Government and regulators. Consult with legal and risk management teams for advice on potential exposures.

Companies should monitor government and organizational opportunities for support and how they may best serve the individual circumstances of their organization. For instance, the Department of Labor and Employment (DoLE) has said that a P1.3-billion financial assistance program will be given for workers affected by the enhanced community quarantine in Luzon. Under the COVID-19 Adjustment Measures Program, each worker will receive P5,000 in cash to be processed through the companies’ payroll system.

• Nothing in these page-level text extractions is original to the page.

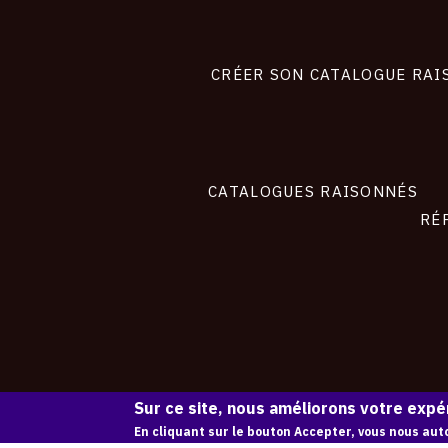
Footer
liens
site
CRÉER SON CATALOGUE RAI
CATALOGUES RAISONNÉS
RÉ
Sur ce site, nous améliorons votre expér
En cliquant sur le bouton Accepter, vous nous auto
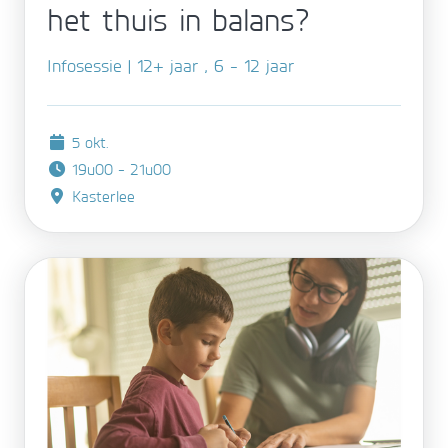
het thuis in balans?
Infosessie | 12+ jaar , 6 - 12 jaar
5 okt.
19u00 - 21u00
Kasterlee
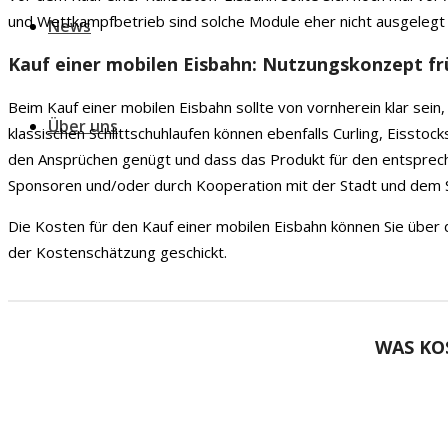
und Wettkampfbetrieb sind solche Module eher nicht ausgelegt –
News
Kauf einer mobilen Eisbahn: Nutzungskonzept frü
Beim Kauf einer mobilen Eisbahn sollte von vornherein klar sei
Über uns
klassischen Schlittschuhlaufen können ebenfalls Curling, Eissto
den Ansprüchen genügt und dass das Produkt für den entsprech
Sponsoren und/oder durch Kooperation mit der Stadt und dem 
Die Kosten für den Kauf einer mobilen Eisbahn können Sie über
der Kostenschätzung geschickt.
WAS KO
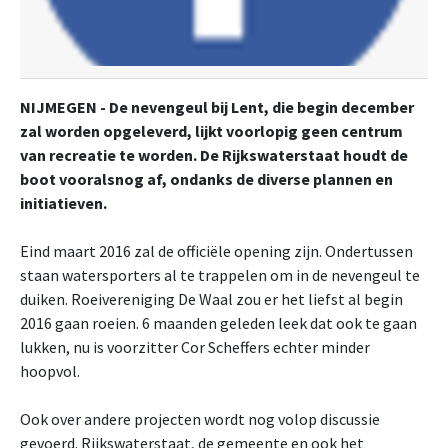
NIJMEGEN - De nevengeul bij Lent, die begin december
zal worden opgeleverd, lijkt voorlopig geen centrum
van recreatie te worden. De Rijkswaterstaat houdt de
boot vooralsnog af, ondanks de diverse plannen en
initiatieven.
Eind maart 2016 zal de officiële opening zijn. Ondertussen
staan watersporters al te trappelen om in de nevengeul te
duiken. Roeivereniging De Waal zou er het liefst al begin
2016 gaan roeien. 6 maanden geleden leek dat ook te gaan
lukken, nu is voorzitter Cor Scheffers echter minder
hoopvol.
Ook over andere projecten wordt nog volop discussie
gevoerd. Rijkswaterstaat, de gemeente en ook het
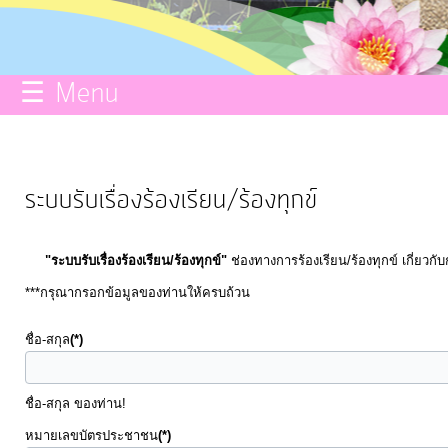
กิจการ
สภา
☰ Menu
บริการ
ข้อมูล
ระบบรับเรื่องร้องเรียน/ร้องทุกข์
ITA
"ระบบรับเรื่องร้องเรียน/ร้องทุกข์"
ช่องทางการร้องเรียน/ร้องทุกข์ เกี่ยว
e-
***กรุณากรอกข้อมูลของท่านให้ครบถ้วน
Service
ชื่อ-สกุล
(*)
Q&A
ชื่อ-สกุล ของท่าน!
หมายเลขบัตรประชาชน
(*)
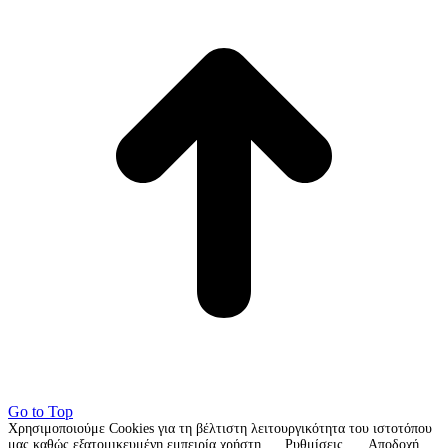
Go to Top
Χρησιμοποιούμε Cookies για τη βέλτιστη λειτουργικότητα του ιστοτόπου
μας καθώς εξατομικευμένη εμπειρία χρήστη.
Ρυθμίσεις
Αποδοχή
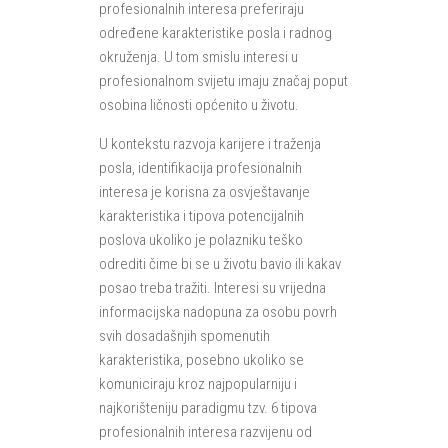
profesionalnih interesa preferiraju
određene karakteristike posla i radnog
okruženja. U tom smislu interesi u
profesionalnom svijetu imaju značaj poput
osobina ličnosti općenito u životu.
U kontekstu razvoja karijere i traženja
posla, identifikacija profesionalnih
interesa je korisna za osvještavanje
karakteristika i tipova potencijalnih
poslova ukoliko je polazniku teško
odrediti čime bi se u životu bavio ili kakav
posao treba tražiti. Interesi su vrijedna
informacijska nadopuna za osobu povrh
svih dosadašnjih spomenutih
karakteristika, posebno ukoliko se
komuniciraju kroz najpopularniju i
najkorišteniju paradigmu tzv. 6 tipova
profesionalnih interesa razvijenu od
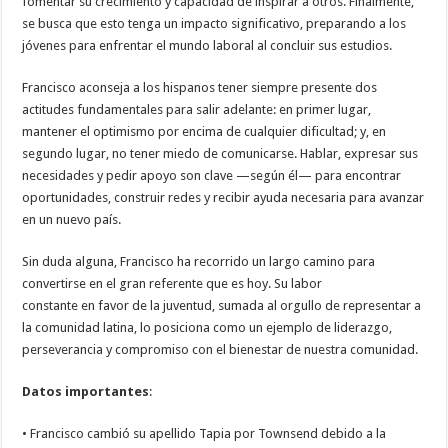
fomentar su crecimiento y capacidad de inspirar a otros. Finalmente,
se busca que esto tenga un impacto significativo, preparando a los
jóvenes para enfrentar el mundo laboral al concluir sus estudios.
Francisco aconseja a los hispanos tener siempre presente dos
actitudes fundamentales para salir adelante: en primer lugar,
mantener el optimismo por encima de cualquier dificultad; y, en
segundo lugar, no tener miedo de comunicarse. Hablar, expresar sus
necesidades y pedir apoyo son clave —según él— para encontrar
oportunidades, construir redes y recibir ayuda necesaria para avanzar
en un nuevo país.
Sin duda alguna, Francisco ha recorrido un largo camino para
convertirse en el gran referente que es hoy. Su labor
constante en favor de la juventud, sumada al orgullo de representar a
la comunidad latina, lo posiciona como un ejemplo de liderazgo,
perseverancia y compromiso con el bienestar de nuestra comunidad.
Datos
importantes
:
• Francisco cambió su apellido Tapia por Townsend debido a la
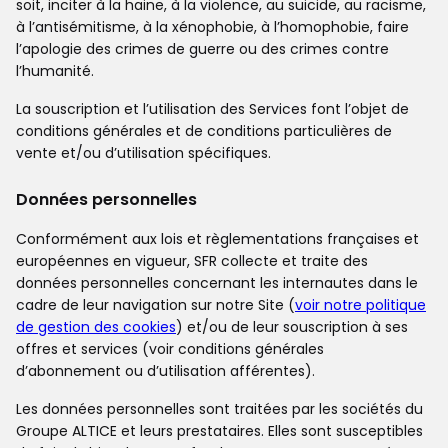
soit, inciter à la haine, à la violence, au suicide, au racisme,
à l’antisémitisme, à la xénophobie, à l’homophobie, faire
l’apologie des crimes de guerre ou des crimes contre
l’humanité.
La souscription et l’utilisation des Services font l’objet de
conditions générales et de conditions particulières de
vente et/ou d’utilisation spécifiques.
Données personnelles
Conformément aux lois et règlementations françaises et
européennes en vigueur, SFR collecte et traite des
données personnelles concernant les internautes dans le
cadre de leur navigation sur notre Site (
voir notre politique
de gestion des cookies
) et/ou de leur souscription à ses
offres et services (voir conditions générales
d’abonnement ou d’utilisation afférentes).
Les données personnelles sont traitées par les sociétés du
Groupe ALTICE et leurs prestataires. Elles sont susceptibles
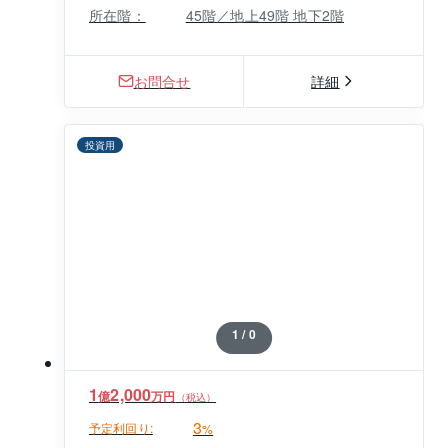
所在階：
45階／地上49階 地下2階
お問合せ
詳細
投資用
1 / 0
1
2,000
億
万円
（税込）
3
予定利回り:
%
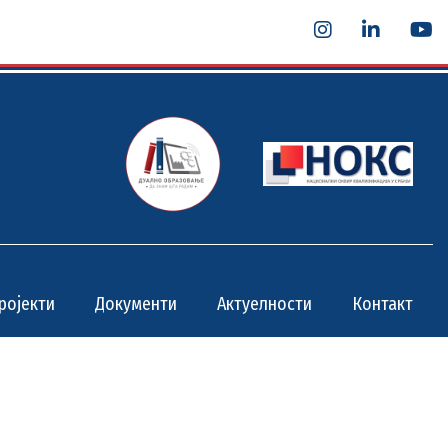
ројекти
Документи
Актуелности
Контакт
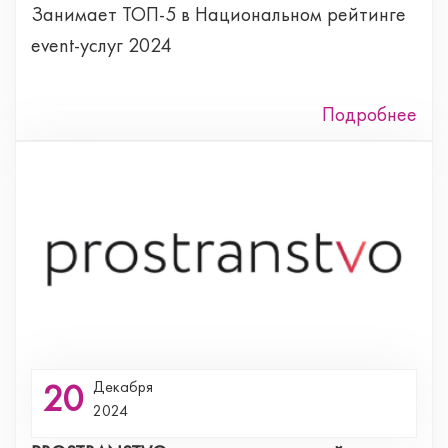
Занимает ТОП-5 в Национальном рейтинге
event-услуг 2024
Подробнее
20
Декабря
2024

Companies should monitor the availability of these kinds of programs and use them to mitigate the risks they face.

Once companies have solidified strategies based on stress tests and communicated any new directions with relevant stakeholders, they will need to execute revised plans while monitoring what continues to be a fluid situation. Senior management should report any material deviation from the plan in a timely manner so that their companies can take additional action to avoid further negative impact. Once the COVID-19 pandemic is controlled, companies will want to review and assess business continuity plans. If there are deficiencies, identify root causes, whether it’s timeliness of action, a lack of infrastructure, labor shortages, or external environment issues. Companies will then want to consider putting new internal guidelines in place based on lessons learned, as well as solid contingency plans to build resilience and better respond to future crises.

As a black swan event, the COVID-19 crisis is impossible to predict. However, there are many lessons companies can learn and carry forward once the crisis has passed and a chance is provided to analyze their response. In the meantime, companies should be making decisions and taking action during this crisis with recovery in mind. When the crisis is over, it will be clear which companies have the resilience and agility to reshape their business strategy to thrive in the future.

This article is for general information only and is not a substitute for professional advice where the facts and circumstances warrant. The views and opinion expressed above are those of the author and do not necessarily represent the views of SGV & Co.


Editha Viray-Estacio is a Partner from the Transaction Advisory Services of SGV & Co.